Perhaps that’s why for many it felt like both a shock and a great sense of unfairness that brain cancer hit Peart shortly after he retired from Rush, from drumming, and from the music business. Here was a guy who followed his passion for drumming, lucked out by joining a band on the verge of catching a huge career break, tried lyric writing (and excelled at it) because no one else wanted the job, suffered the ups and downs of being in an extremely niche band that had poor record sales, then released a strange concept album (2112) that became a kind of hit, and finally became an A-list act by 1981…and rode that train right to the end in 2015. For a guy who grew to loathe touring, the relief of never having to do it again must have felt great after such a long career. Popoff touches on some of this toward the end of the book but leaves many details of Peart’s post-Rush years out of the narrative. Rolling Stone magazine ran a revealing piece where Geddy, Alex, and Peart’s wife Carrie, and manager Ray talk about Neil’s illness and what it was like after he was diagnosed with brain cancer. It’s a sad article, and even though almost every Rush fan knew Peart was very protective of his privacy, I think it was helpful for fans to understand what he was going through from his initial diagnosis to his final days.

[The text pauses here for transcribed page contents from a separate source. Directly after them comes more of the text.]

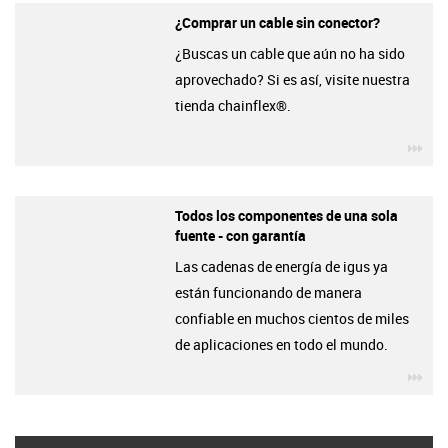
¿Comprar un cable sin conector?
¿Buscas un cable que aún no ha sido
aprovechado? Si es así, visite nuestra
tienda chainflex®.
igu
Todos los componentes de una sola
fuente - con garantía
Las cadenas de energía de igus ya
están funcionando de manera
confiable en muchos cientos de miles
de aplicaciones en todo el mundo.
igu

Endings are often sad occasions, and so it is with Martin Popoff’s Driven. It’s not that he ends the book on a somber note, but rather his wonderfully detailed history of Rush closes out the story of a band that has meant so much to its fans (myself included). Beyond Alex and Geddy’s post-Rush life and career, there doesn’t seem to be much left in the proverbial archive to mine for book-length projects. That means for those whose thirst for new information about Rush is often unquenchable, this may be the last oasis before the desert that lies ahead.